A skin-clad dwarf spoke in a queer gabbling voice. The detectives were each lifted by a dozen little figures and felt themselves being carried off swiftly through the trees.
In Tinker's brain a wild, half-impossible idea was forming.
What if prehistoric man was not the extinct creature he was supposed to be? What if in this wild corner of the Welsh hills a little band of them had lived on through the changing years, themselves unchanging, cut off from the rest of the world, hiding in the secret depths of Britain's remotest forest?

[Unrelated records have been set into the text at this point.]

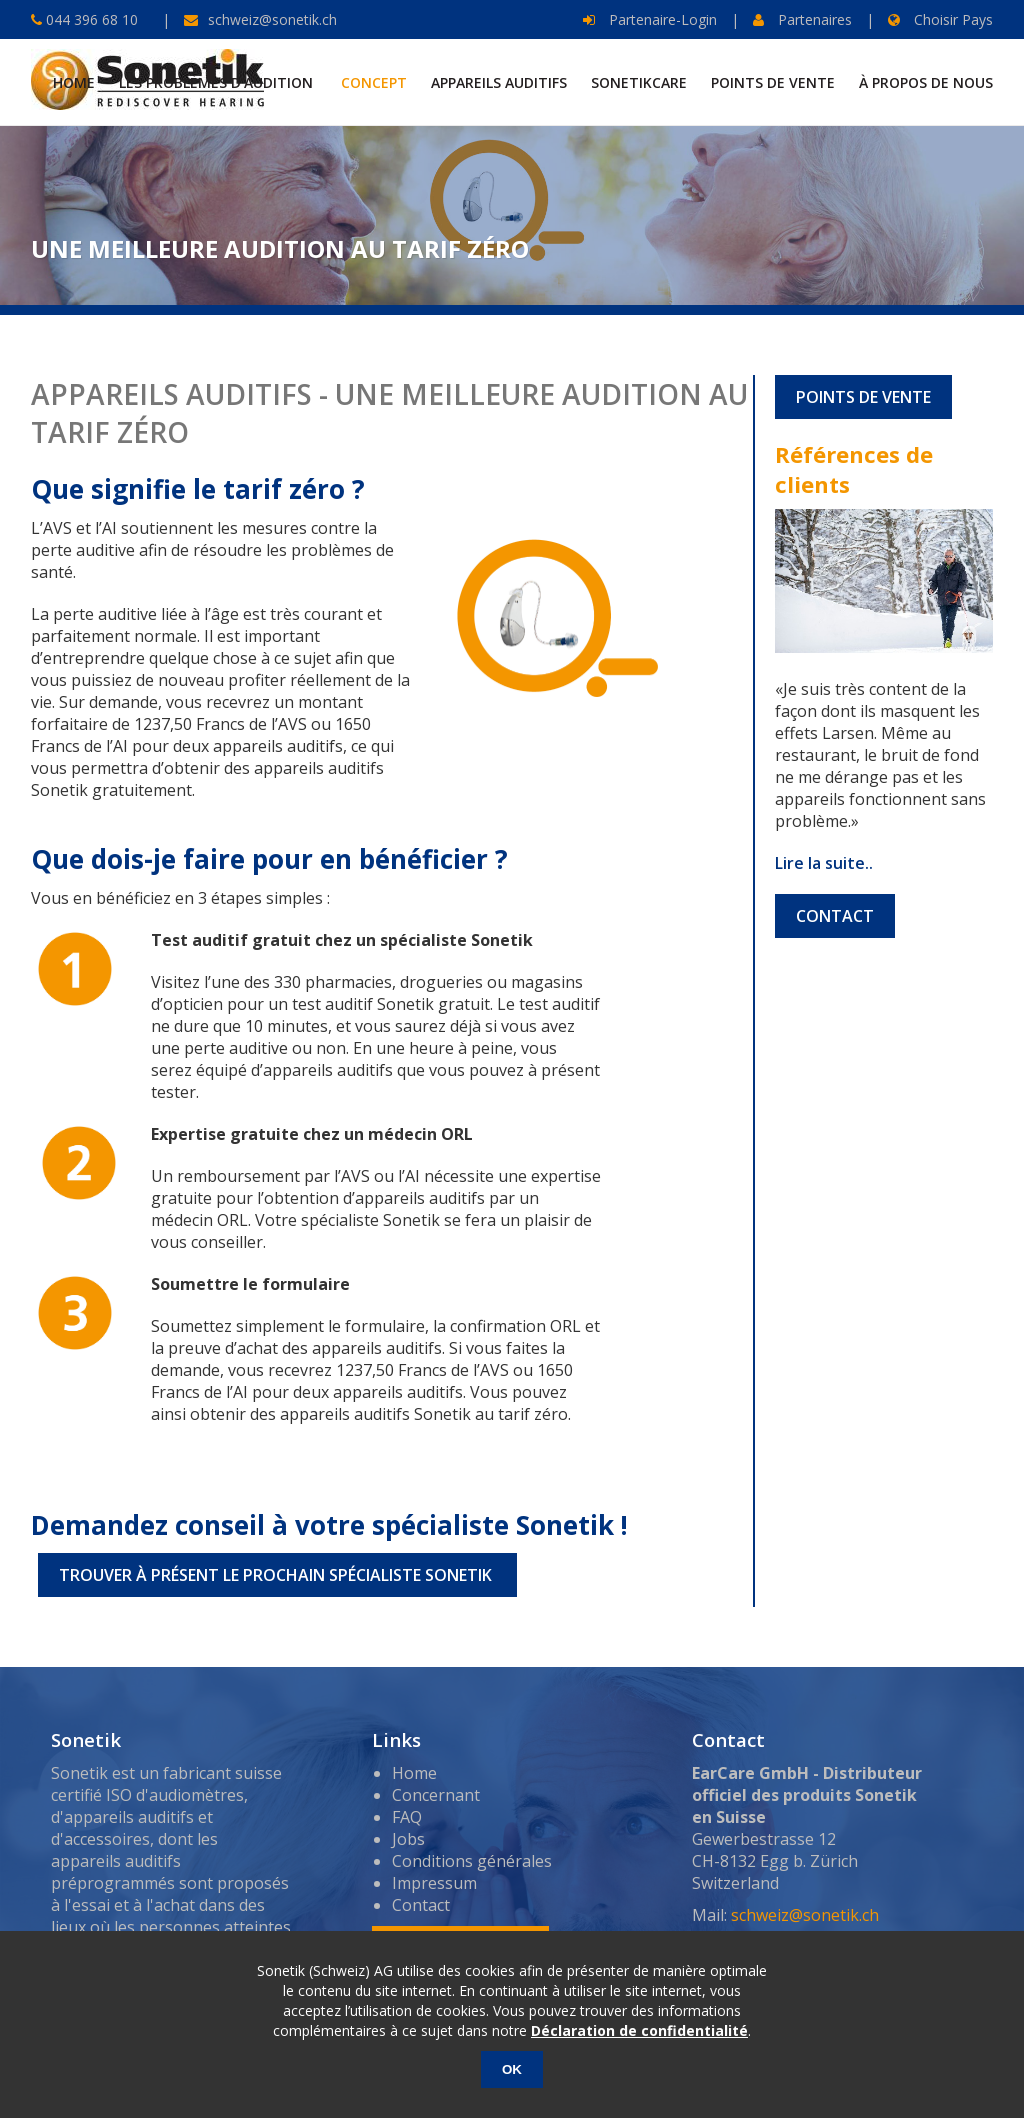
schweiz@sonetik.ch (272, 19)
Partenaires (802, 19)
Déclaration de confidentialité (639, 2030)
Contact (421, 1905)
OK (512, 2069)
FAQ (407, 1817)
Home (414, 1773)
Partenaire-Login (650, 19)
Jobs (408, 1839)
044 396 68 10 (90, 19)
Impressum (434, 1883)
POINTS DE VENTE (863, 397)
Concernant (436, 1795)
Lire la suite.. (824, 863)
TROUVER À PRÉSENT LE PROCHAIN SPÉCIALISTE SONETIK (277, 1575)
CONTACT (835, 916)
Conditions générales (472, 1861)
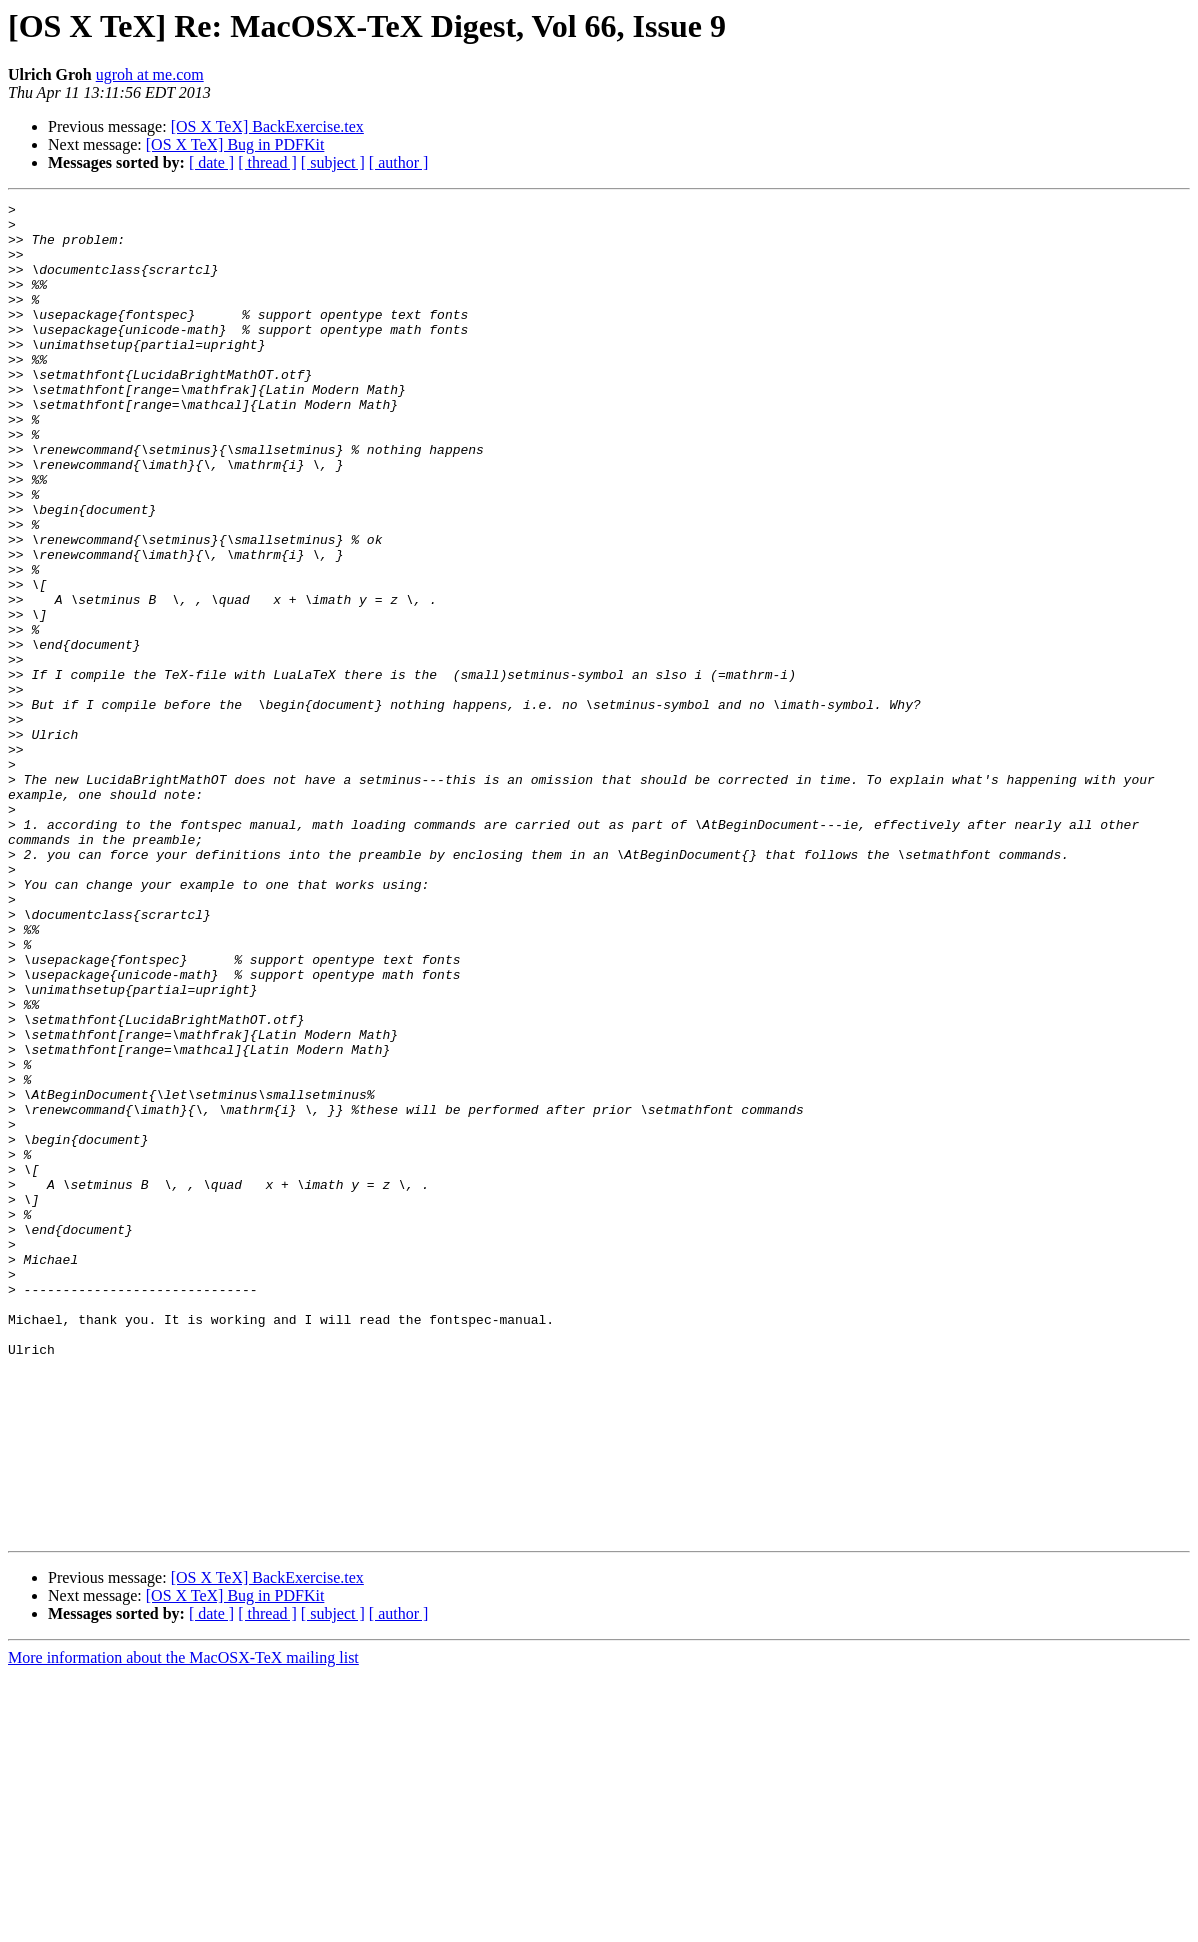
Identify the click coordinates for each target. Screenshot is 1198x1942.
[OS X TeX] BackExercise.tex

What if these were the descendants of the old Picts, driven westward into their forest retreat when the Ancient Britons invaded our island thousands of years ago? The Picts, Tinker knew, had been little men like these. What if the ancient Picts still lived today in Morfran Forest?
And while the strange thought built up in his mind, Tinker was borne on swiftly through the flickering shadows of the dense trees. Behind came a second party, bearing the bound figure of Sexton Blake.
They had fallen into the hands of the devils of Morfran Forest!